--- Input ---

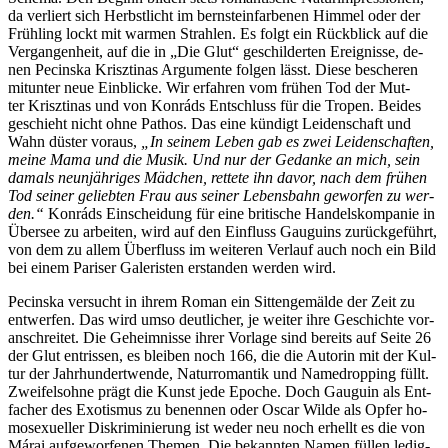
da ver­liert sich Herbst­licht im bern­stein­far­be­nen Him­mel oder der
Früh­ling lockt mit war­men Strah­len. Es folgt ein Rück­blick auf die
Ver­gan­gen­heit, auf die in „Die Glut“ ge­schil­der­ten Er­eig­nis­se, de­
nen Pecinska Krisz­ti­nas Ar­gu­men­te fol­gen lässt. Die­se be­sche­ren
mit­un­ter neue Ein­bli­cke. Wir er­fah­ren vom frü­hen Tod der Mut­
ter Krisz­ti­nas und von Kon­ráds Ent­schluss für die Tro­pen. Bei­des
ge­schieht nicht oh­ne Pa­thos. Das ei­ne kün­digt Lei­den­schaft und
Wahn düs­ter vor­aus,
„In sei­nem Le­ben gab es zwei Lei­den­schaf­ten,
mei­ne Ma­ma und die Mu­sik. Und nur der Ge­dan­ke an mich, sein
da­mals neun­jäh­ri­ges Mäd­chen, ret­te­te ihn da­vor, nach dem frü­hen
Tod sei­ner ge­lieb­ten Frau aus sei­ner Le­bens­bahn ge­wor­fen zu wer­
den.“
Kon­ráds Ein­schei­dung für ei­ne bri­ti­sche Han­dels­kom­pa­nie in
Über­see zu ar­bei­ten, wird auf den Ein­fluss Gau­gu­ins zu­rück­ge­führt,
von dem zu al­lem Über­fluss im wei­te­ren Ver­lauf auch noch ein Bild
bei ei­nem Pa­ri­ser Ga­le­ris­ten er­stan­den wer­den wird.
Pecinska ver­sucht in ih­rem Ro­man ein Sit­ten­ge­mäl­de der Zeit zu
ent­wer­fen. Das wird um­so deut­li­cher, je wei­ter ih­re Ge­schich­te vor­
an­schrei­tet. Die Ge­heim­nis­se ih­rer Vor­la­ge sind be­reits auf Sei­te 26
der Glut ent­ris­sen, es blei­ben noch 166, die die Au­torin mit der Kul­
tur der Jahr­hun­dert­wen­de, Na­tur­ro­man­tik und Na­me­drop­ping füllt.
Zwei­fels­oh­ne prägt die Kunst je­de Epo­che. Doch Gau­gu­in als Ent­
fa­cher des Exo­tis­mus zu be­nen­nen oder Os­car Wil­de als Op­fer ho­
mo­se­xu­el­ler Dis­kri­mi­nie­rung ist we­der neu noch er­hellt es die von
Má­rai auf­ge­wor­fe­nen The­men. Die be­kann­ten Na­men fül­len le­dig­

---
--- Input ---

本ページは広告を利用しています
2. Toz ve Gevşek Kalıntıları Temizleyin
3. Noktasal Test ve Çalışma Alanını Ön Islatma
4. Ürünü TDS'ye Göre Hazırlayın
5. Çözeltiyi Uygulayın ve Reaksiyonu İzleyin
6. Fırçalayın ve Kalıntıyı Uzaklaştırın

---
--- Input ---

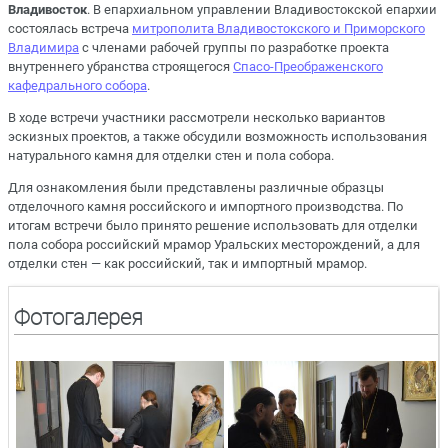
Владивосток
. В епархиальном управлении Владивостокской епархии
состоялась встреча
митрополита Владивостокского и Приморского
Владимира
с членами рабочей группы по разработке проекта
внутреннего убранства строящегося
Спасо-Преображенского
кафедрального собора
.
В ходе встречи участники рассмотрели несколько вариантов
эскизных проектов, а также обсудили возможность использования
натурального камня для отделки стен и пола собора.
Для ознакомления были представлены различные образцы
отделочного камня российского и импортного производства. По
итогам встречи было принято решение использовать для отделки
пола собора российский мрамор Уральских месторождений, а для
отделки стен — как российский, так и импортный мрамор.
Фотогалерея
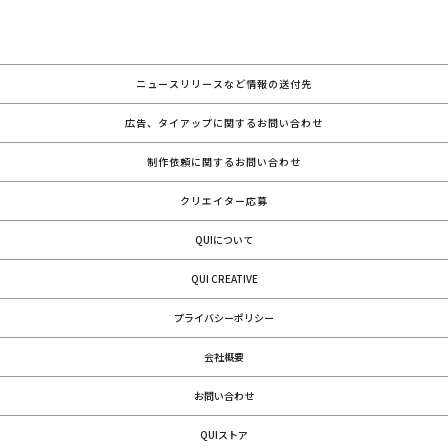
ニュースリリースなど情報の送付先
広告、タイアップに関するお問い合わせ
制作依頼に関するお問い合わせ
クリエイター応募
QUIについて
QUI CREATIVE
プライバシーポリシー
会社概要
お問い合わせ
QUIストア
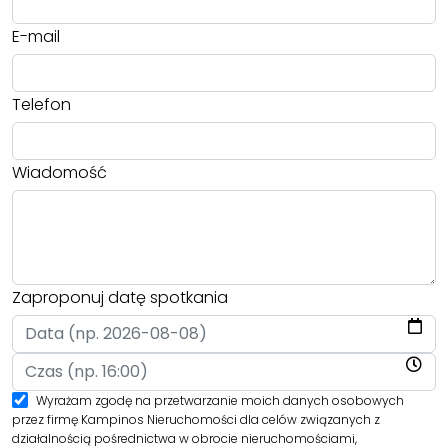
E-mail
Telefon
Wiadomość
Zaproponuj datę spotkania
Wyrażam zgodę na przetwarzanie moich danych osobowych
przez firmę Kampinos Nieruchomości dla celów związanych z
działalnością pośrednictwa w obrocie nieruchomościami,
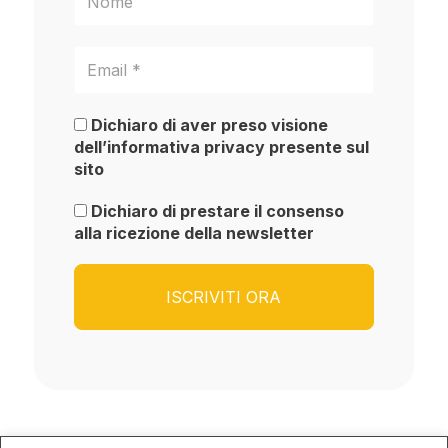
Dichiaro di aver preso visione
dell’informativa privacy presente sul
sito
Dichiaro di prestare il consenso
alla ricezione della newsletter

---

### Work request
Please copy every line from the entries that includes the word "ráds".

### Worked solution
ter Krisz­ti­nas und von Kon­ráds Ent­schluss für die Tro­pen. Bei­des
Kon­ráds Ein­schei­dung für ei­ne bri­ti­sche Han­dels­kom­pa­nie in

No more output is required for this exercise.